→ **Stored data**:
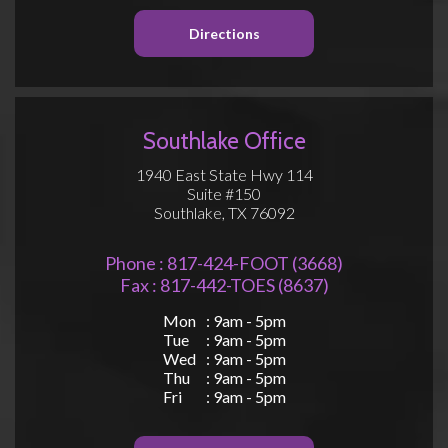
Directions
Southlake Office
1940 East State Hwy 114
Suite #150
Southlake, TX 76092
Phone : 817-424-FOOT (3668)
Fax : 817-442-TOES (8637)
Mon
: 9am - 5pm
Tue
: 9am - 5pm
Wed
: 9am - 5pm
Thu
: 9am - 5pm
Fri
: 9am - 5pm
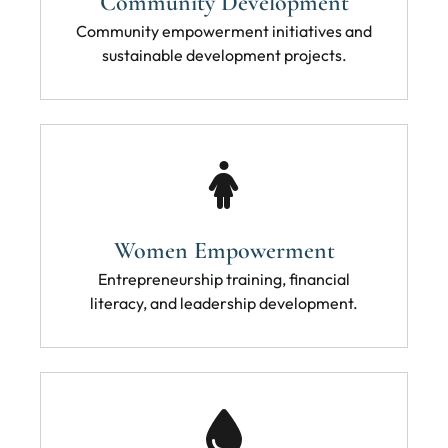
Community Development
Community empowerment initiatives and
sustainable development projects.
Women Empowerment
Entrepreneurship training, financial
literacy, and leadership development.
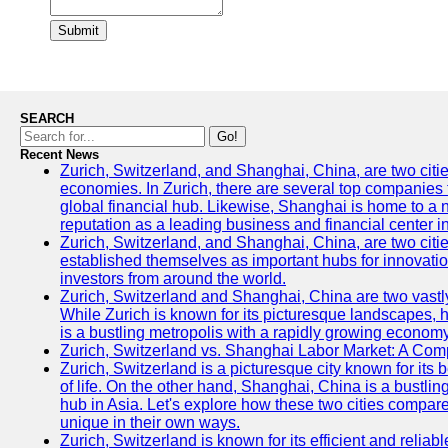
Submit
SEARCH
Go!
Recent News
Zurich, Switzerland, and Shanghai, China, are two citi
economies. In Zurich, there are several top companies th
global financial hub. Likewise, Shanghai is home to a 
reputation as a leading business and financial center in
Zurich, Switzerland, and Shanghai, China, are two citie
established themselves as important hubs for innovatio
investors from around the world.
Zurich, Switzerland and Shanghai, China are two vastly
While Zurich is known for its picturesque landscapes, hi
is a bustling metropolis with a rapidly growing economy
Zurich, Switzerland vs. Shanghai Labor Market: A Com
Zurich, Switzerland is a picturesque city known for its b
of life. On the other hand, Shanghai, China is a bustli
hub in Asia. Let's explore how these two cities compar
unique in their own ways.
Zurich, Switzerland is known for its efficient and reliabl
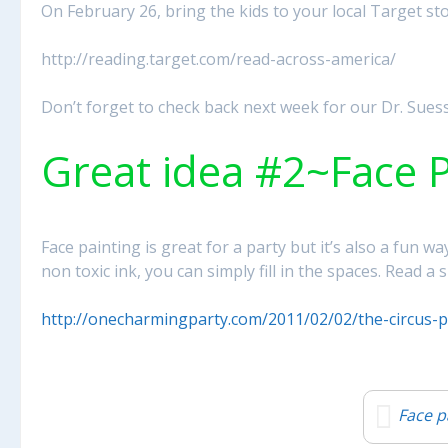
On February 26, bring the kids to your local Target st
http://reading.target.com/read-across-america/
Don’t forget to check back next week for our Dr. Suess
Great idea #2~Face P
Face painting is great for a party but it’s also a fun 
non toxic ink, you can simply fill in the spaces. Read a 
http://onecharmingparty.com/2011/02/02/the-circus-p
Face p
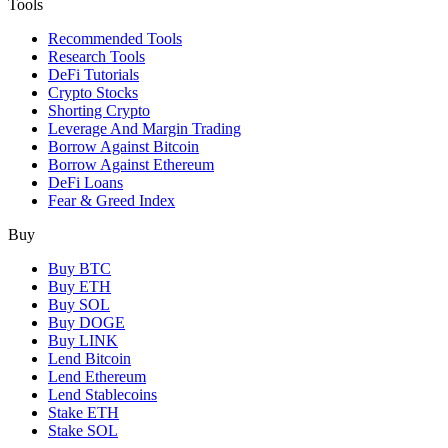
Tools
Recommended Tools
Research Tools
DeFi Tutorials
Crypto Stocks
Shorting Crypto
Leverage And Margin Trading
Borrow Against Bitcoin
Borrow Against Ethereum
DeFi Loans
Fear & Greed Index
Buy
Buy BTC
Buy ETH
Buy SOL
Buy DOGE
Buy LINK
Lend Bitcoin
Lend Ethereum
Lend Stablecoins
Stake ETH
Stake SOL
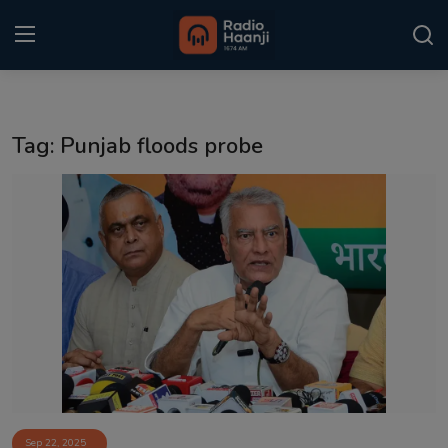
Login
Register
Tag: Punjab floods probe
Home
Punjabi Podcast
Kitaab Kahani
Gallery
Sponsors
Matrimonial
Event
Sep 22, 2025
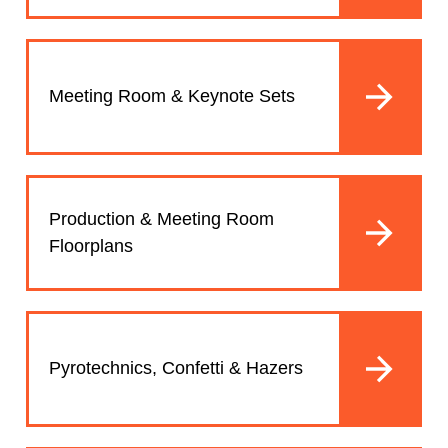
Meeting Room & Keynote Sets
Production & Meeting Room
Floorplans
Pyrotechnics, Confetti & Hazers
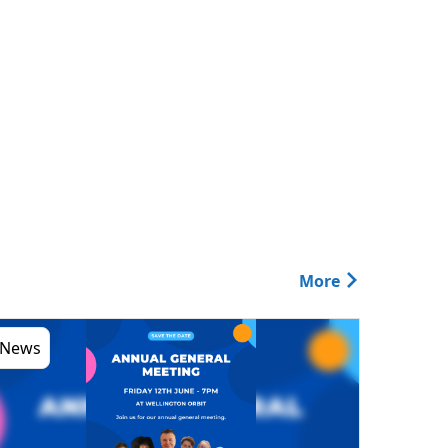
More
News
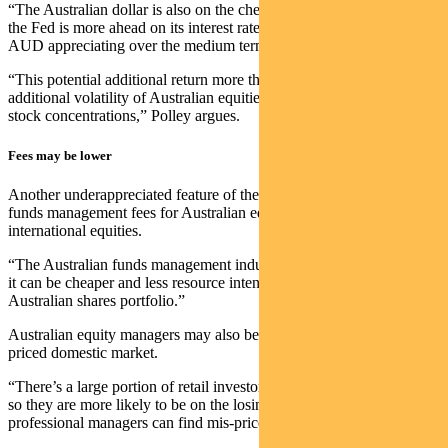
“The Australian dollar is also on the cheaper side vs the USD, and
the Fed is more ahead on its interest rate cycle. That could see the
AUD appreciating over the medium term.”
“This potential additional return more than makes up for the
additional volatility of Australian equities due the higher sector and
stock concentrations,” Polley argues.
Fees may be lower
Another underappreciated feature of the Australian market is that
funds management fees for Australian equities can be lower than
international equities.
“The Australian funds management industry is very competitive, and
it can be cheaper and less resource intensive to manage an
Australian shares portfolio.”
Australian equity managers may also benefit from a less efficiently
priced domestic market.
“There’s a large portion of retail investors in the Australian market,
so they are more likely to be on the losing side of trades — thus
professional managers can find mis-priced stocks.”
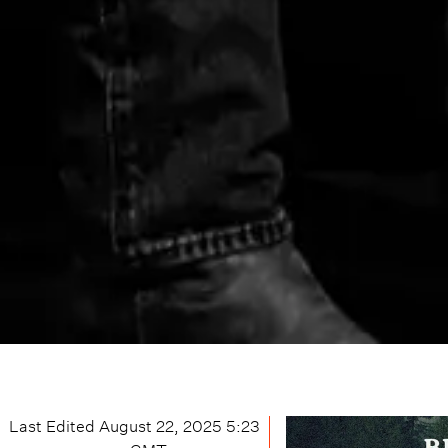
Last Edited
August 22, 2025 5:23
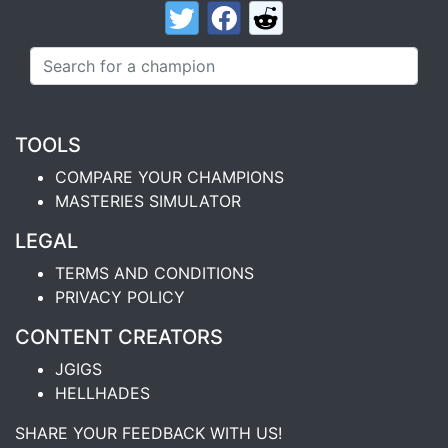
TOOLS
COMPARE YOUR CHAMPIONS
MASTERIES SIMULATOR
LEGAL
TERMS AND CONDITIONS
PRIVACY POLICY
CONTENT CREATORS
JGIGS
HELLHADES
SHARE YOUR FEEDBACK WITH US!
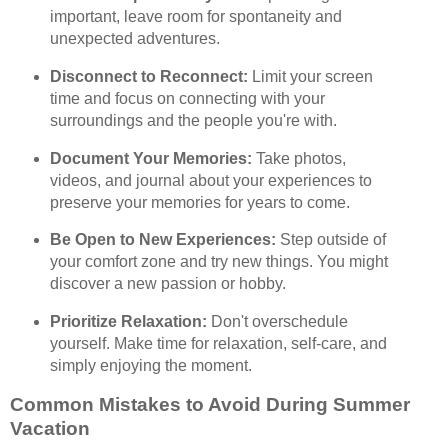
important, leave room for spontaneity and
unexpected adventures.
Disconnect to Reconnect:
Limit your screen
time and focus on connecting with your
surroundings and the people you're with.
Document Your Memories:
Take photos,
videos, and journal about your experiences to
preserve your memories for years to come.
Be Open to New Experiences:
Step outside of
your comfort zone and try new things. You might
discover a new passion or hobby.
Prioritize Relaxation:
Don't overschedule
yourself. Make time for relaxation, self-care, and
simply enjoying the moment.
Common Mistakes to Avoid During Summer
Vacation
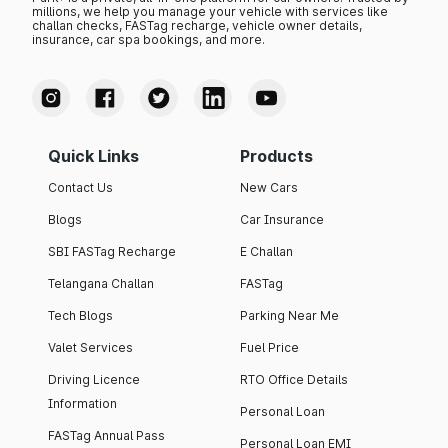
millions, we help you manage your vehicle with services like
challan checks, FASTag recharge, vehicle owner details,
insurance, car spa bookings, and more.
Quick Links
Products
Contact Us
New Cars
Blogs
Car Insurance
SBI FASTag Recharge
E Challan
Telangana Challan
FASTag
Tech Blogs
Parking Near Me
Valet Services
Fuel Price
Driving Licence
RTO Office Details
Information
Personal Loan
FASTag Annual Pass
Personal Loan EMI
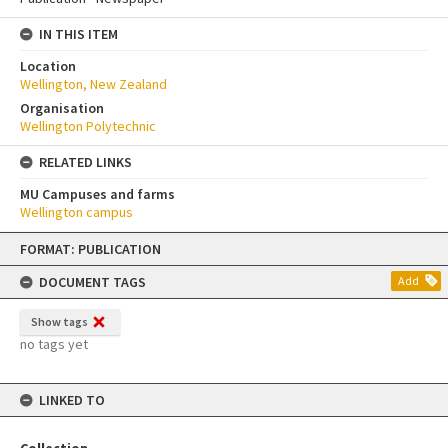
IN THIS ITEM
Location
Wellington, New Zealand
Organisation
Wellington Polytechnic
RELATED LINKS
MU Campuses and farms
Wellington campus
Skip
FORMAT: PUBLICATION
to
content
DOCUMENT TAGS
Add
Show tags
no tags yet
LINKED TO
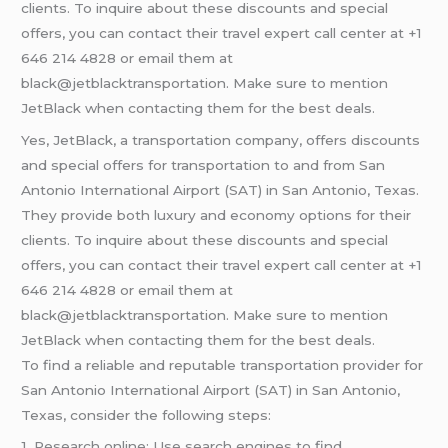
clients. To inquire about these discounts and special
offers, you can contact their travel expert call center at +1
646 214 4828 or email them at
black@jetblacktransportation. Make sure to mention
JetBlack when contacting them for the best deals.
Yes, JetBlack, a transportation company, offers discounts
and special offers for transportation to and from San
Antonio International Airport (SAT) in San Antonio, Texas.
They provide both luxury and economy options for their
clients. To inquire about these discounts and special
offers, you can contact their travel expert call center at +1
646 214 4828 or email them at
black@jetblacktransportation. Make sure to mention
JetBlack when contacting them for the best deals.
To find a reliable and reputable transportation provider for
San Antonio International Airport (SAT) in San Antonio,
Texas, consider the following steps:
1. Research online: Use search engines to find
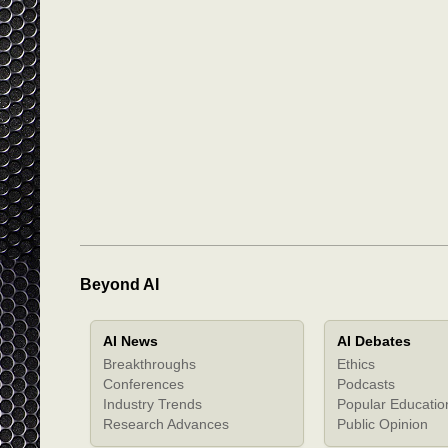
Beyond AI
AI News
AI Debates
Breakthroughs
Ethics
Conferences
Podcasts
Industry Trends
Popular Educatio
Research Advances
Public Opinion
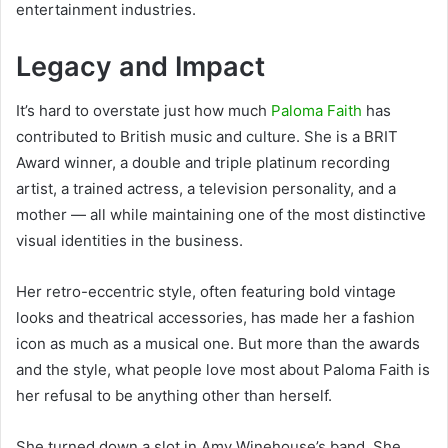
entertainment industries.
Legacy and Impact
It’s hard to overstate just how much
Paloma Faith
has
contributed to British music and culture. She is a BRIT
Award winner, a double and triple platinum recording
artist, a trained actress, a television personality, and a
mother — all while maintaining one of the most distinctive
visual identities in the business.
Her retro-eccentric style, often featuring bold vintage
looks and theatrical accessories, has made her a fashion
icon as much as a musical one. But more than the awards
and the style, what people love most about Paloma Faith is
her refusal to be anything other than herself.
She turned down a slot in Amy Winehouse’s band. She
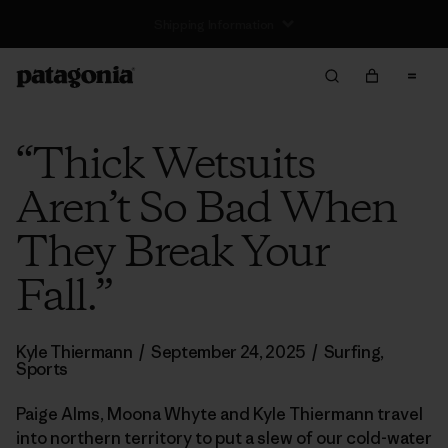
Returns Information
“Thick Wetsuits
Aren’t So Bad When
They Break Your
Fall.”
Kyle Thiermann
/
September 24, 2025
/
Surfing
,
Sports
Paige Alms, Moona Whyte and Kyle Thiermann travel
into northern territory to put a slew of our cold-water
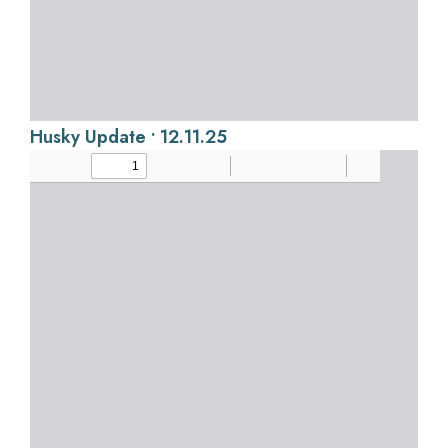
Husky Update • 12.11.25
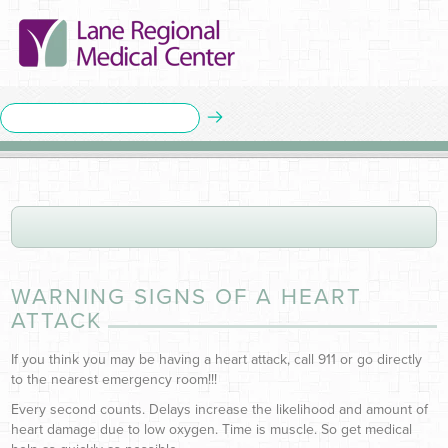
WARNING SIGNS OF A HEART
ATTACK
If you think you may be having a heart attack, call 911 or go directly
to the nearest emergency room!!!
Every second counts. Delays increase the likelihood and amount of
heart damage due to low oxygen. Time is muscle. So get medical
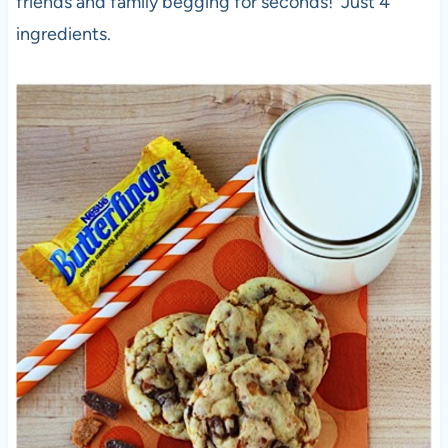
friends and family begging for seconds! Just 4
ingredients.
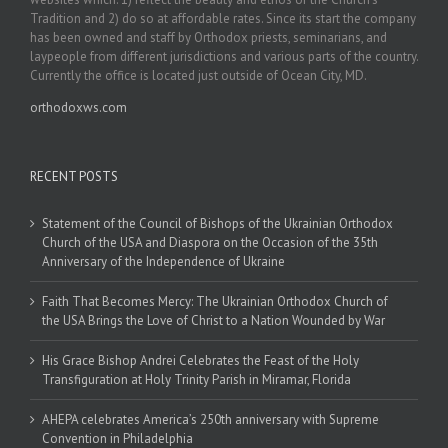
Tradition and 2) do so at affordable rates. Since its start the company
has been owned and staff by Orthodox priests, seminarians, and
laypeople from different jurisdictions and various parts of the country.
Currently the office is located just outside of Ocean City, MD.
orthodoxws.com
RECENT POSTS
Statement of the Council of Bishops of the Ukrainian Orthodox
Church of the USA and Diaspora on the Occasion of the 35th
Anniversary of the Independence of Ukraine
Faith That Becomes Mercy: The Ukrainian Orthodox Church of
the USA Brings the Love of Christ to a Nation Wounded by War
His Grace Bishop Andrei Celebrates the Feast of the Holy
Transfiguration at Holy Trinity Parish in Miramar, Florida
AHEPA celebrates America’s 250th anniversary with Supreme
Convention in Philadelphia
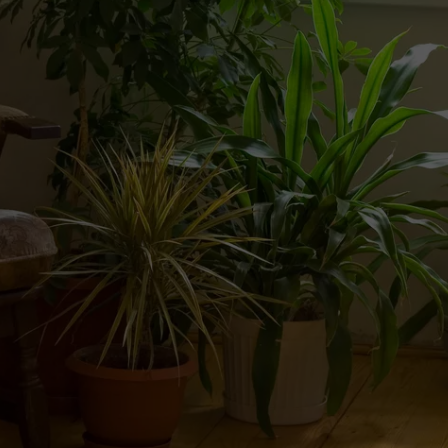
WEBSITE DEVELOPMENT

→ **What is expected**: Once the line with "Paige Alms, Moona" is found above, transcribe each line from it through the line with "to the nearest emergency room!!!", exactly, and omit the pictures.

→ **Answer to this task**:
Paige Alms, Moona Whyte and Kyle Thiermann travel
into northern territory to put a slew of our cold-water
Husky Update • 12.11.25
WARNING SIGNS OF A HEART
ATTACK
If you think you may be having a heart attack, call 911 or go directly
to the nearest emergency room!!!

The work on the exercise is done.